First it was clothing designers who failed to put pockets in dresses or jackets because it “ruined the line.” This has always irritated me – an empty pocket doesn’t “ruin the line,” so please design your clothes with a damn pocket and let me decide whether to ruin the line by putting anything in it. Once I buy the garment from you, it’s mine, not yours, so stop acting like it’s some sacred work of art instead of my personal property.
Then it was dry cleaners who charged $10.00 to clean a woman’s shirt but only 99 cents for a comparable man’s shirt because “women’s shirts have more details that make them harder to clean.” This phenomenon has been commented on sufficiently elsewhere; suffice it to say, it is unfair to penalize all women because some women have a thing for ruffles. Why not charge everyone ten times more and say it’s because some shirts are hard to clean? It makes an identical amount of sense.
So I though I’d heard them all, but today Eddie Bauer sprung a new one on me. They will hem men’s pants but not women’s!
Background here: several months ago I bought two great pairs of jeans from an Eddie Bauer retail store and loved everything about them except the length. The inseam on a pair of petite EB natural fit jeans is 29″, and I need about a 27 1/2.”
Since it is rare for me to find a pair of jeans that fits my relatively small waist and my relatively huge thighs and ass, I decided to suck it up and walk on my hems, even though that made me look like a teenager. Then I heard that Eddie Bauer offers hemming on online orders! It was like my dream come true.
Because of the aforementioned huge thighs, I wear through a pair of jeans pretty quickly – they always develop holes and tears in embarrassing places from my thighs rubbing together. So today, I decided it was time to try out a new pair of custom hemmed Eddie Bauer jeans.
Here’s what I found on their website:
Sorry, we don’t offer hemming on women’s pants.The reason why we can offer custom hemming on men’s pants and not on women’s pants is simple. Most men’s pants have the same measurement at the calf, knee and bottom opening. Women’s pants tend to be tapered closer to the ankle. Men’s pants are usually lined only in the front, women’s are usually fully lined. Knowing your inseam is also very important, and few women do because it usually isn’t necessary.
So, depending on the amount of hemming, it is unlikely that the fit would be consistent with the pant’s [sic] original silhouette. That would cause us to deliver products that would fail to meet your expectations. We apologize for any inconvenience this may cause you.
In other words, Eddie Bauer won’t hem women’s pants because it will “ruin the line.” Note also the suggestion of female incompetence conveyed by the notion that women don’t know their inseam length.

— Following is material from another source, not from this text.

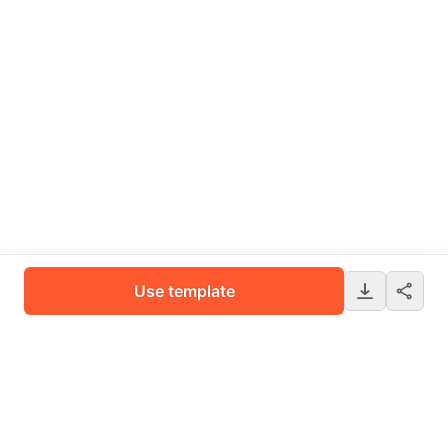
Use template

Maybe not, but I do own a tape measure, which is not something I can say about most men I know.
So let me thumb my nose back at Eddie Bauer:
Sorry, I do not do business with companies that do not offer the same level of service to women as they do to men.
The reason why is because I’m sick of paying more for less from the garment industry. Most women need an inseam other than the 29″, 32″ or 35″ that you offer, because our heights vary, just the way men’s do. Women over the age of 22 generally don’t want to walk around on their hems. I don’t give a rat’s ass about pants linings or any other design details that make women’s pants harder to hem; you designed the pants, morons, so figuring out how to hem them is your problem. Any woman with a tape measure and a third grade education is capable of determining her inseam.
As for the original silhouette, once you have charged my credit card, they are mine, not yours, so I don’t care what you think the silhouette should be. I don’t really care about what they look like at the bottom, as long as they fit my waist, butt, and thighs and don’t trip me when I walk.
In short, fuck you, Eddie Bauer. I’m going to Land’s End now. I apologize for any inconvenience this may cause you.